The SC on May 28, 2020 {Gopal Prasad vs Bihar School Examination Board & Others}, view of Justice Indira Banerjee, observed that the mere fact that an employee may have been a minor at the time of his initial appointment is inconsequential in the absence of any law at the material time of his appointment, prohibiting appointment of 15/16 year old minors. 

Justice Indira Banerjee also observed that it is nobody’s case that any of the concerned employees repudiated their contract of appointment on attaining majority. It was held that an employer who knowingly appoints minors with impunity, with its eyes open, cannot evade its obligations under the contract of employment, and that too after the employee has rendered service for almost two decades after attaining majority. It was held that the contracts can be said to have been ratified by the employees concerned, on attaining majority. It was also held that it cannot, also be said, that an employee appointed when he was 15½ years old, attained any undue advantage, when there was no minimum age for appointment at the material time.

The question which fell for consideration in present case was whether persons who had joined service before attaining the age of 18 years could unilaterally be retired before they actually attained the age of retirement stipulated in Rule 73 of the Bihar Service Rules, because they were to be deemed to have completed 18 years of age on the date of their appointment.

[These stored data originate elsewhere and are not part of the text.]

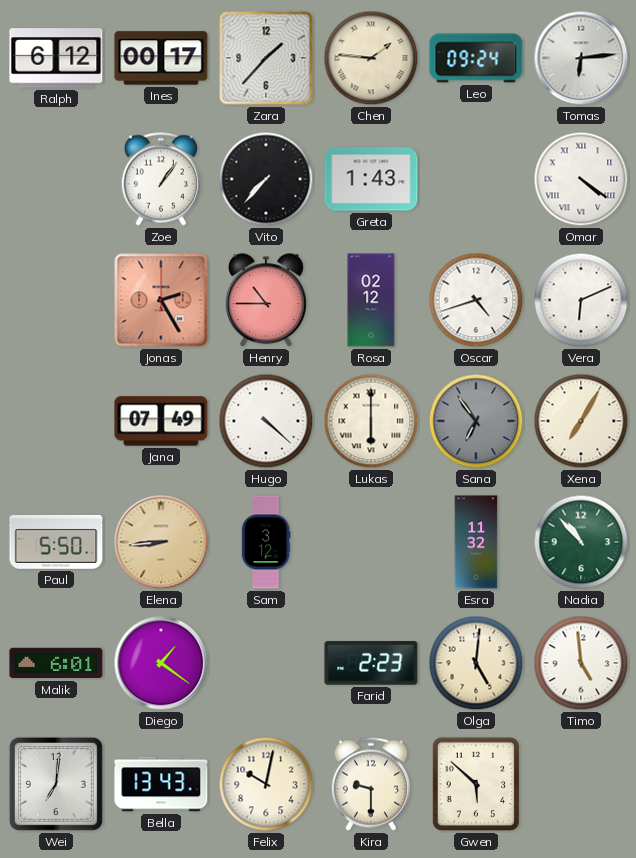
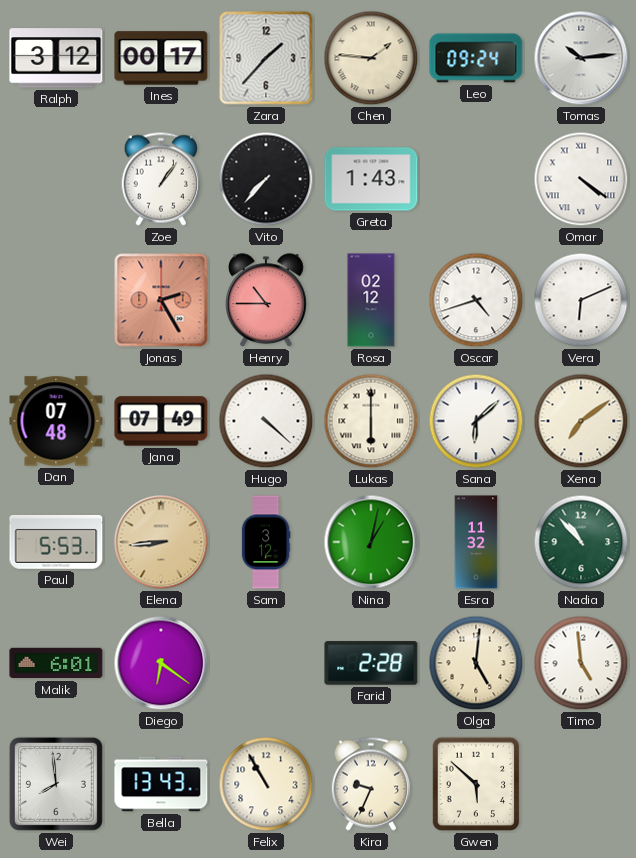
Ralph: 6:12 -> 3:12
Tomas: 6:14 -> 10:14
Dan: none -> 07:48
Sana: 6:54 -> 6:08
Sana dial: grey -> white
Xena: 7:05 -> 7:09
Paul: 5:50 -> 5:53
Nina: none -> 1:02
Diego: 1:21 -> 6:21
Farid: 2:23 -> 2:28
Wei: 7:01 -> 7:59
Felix: 10:02 -> 10:55
Kira: 9:30 -> 9:34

It was held by Justice Indira Banerjee that when the age of retirement is governed by express rules, which do not prescribe length of service as a criteria of retirement, but provide for retirement upon attainment of age, an employee cannot be made to retire before attaining that age of retirement, only because he/she has served for a certain length of time, by a convoluted process of logical reasoning. It was held by her that judicial conscience, also does not permit her to uphold the judgment under appeal, only because the High Court has, for a while, followed the Full Bench decision of that Court which has held the field for a while.

It was held by her that in this case Rule 73 of the Bihar Service Code does not prescribe any length of service as criteria for retirement. It was held that the prescribed age of retirement for employees of the category to which the Appellant belonged was 58 years, later increased to 60 years. It was held by her that the decision of the respondents to retire the Appellant before he attained the age of 60 years as per his actual date of birth, as recorded in the service records cannot be sustained. As per her, the appeal deserves to be allowed.

But as the other Judge on the Bench, Justice Ajay Rastogi did not agree upon that and gave his separate dissenting judgment by which he dismissed the appeal. Consequently, it was ordered that since the two Judges have not agreed, let the matter be placed before Hon’ble the Chief Justice of India for assignment to a larger Bench.